> _AIM OF THE TASK_
The entries below must be copied exactly as they are.

> _INPUT RECORDS_
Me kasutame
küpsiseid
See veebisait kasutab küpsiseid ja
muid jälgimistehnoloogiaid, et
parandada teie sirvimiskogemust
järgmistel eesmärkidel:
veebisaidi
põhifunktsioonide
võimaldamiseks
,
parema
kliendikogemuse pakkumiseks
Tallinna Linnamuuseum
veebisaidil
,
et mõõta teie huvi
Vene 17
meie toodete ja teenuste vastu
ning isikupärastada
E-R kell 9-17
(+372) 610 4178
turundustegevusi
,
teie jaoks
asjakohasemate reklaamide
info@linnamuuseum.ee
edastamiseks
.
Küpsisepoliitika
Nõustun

> _OUTPUT FOR THIS TASK_
Me kasutame
küpsiseid
See veebisait kasutab küpsiseid ja
muid jälgimistehnoloogiaid, et
parandada teie sirvimiskogemust
järgmistel eesmärkidel:
veebisaidi
põhifunktsioonide
võimaldamiseks
,
parema
kliendikogemuse pakkumiseks
Tallinna Linnamuuseum
veebisaidil
,
et mõõta teie huvi
Vene 17
meie toodete ja teenuste vastu
ning isikupärastada
E-R kell 9-17
(+372) 610 4178
turundustegevusi
,
teie jaoks
asjakohasemate reklaamide
info@linnamuuseum.ee
edastamiseks
.
Küpsisepoliitika
Nõustun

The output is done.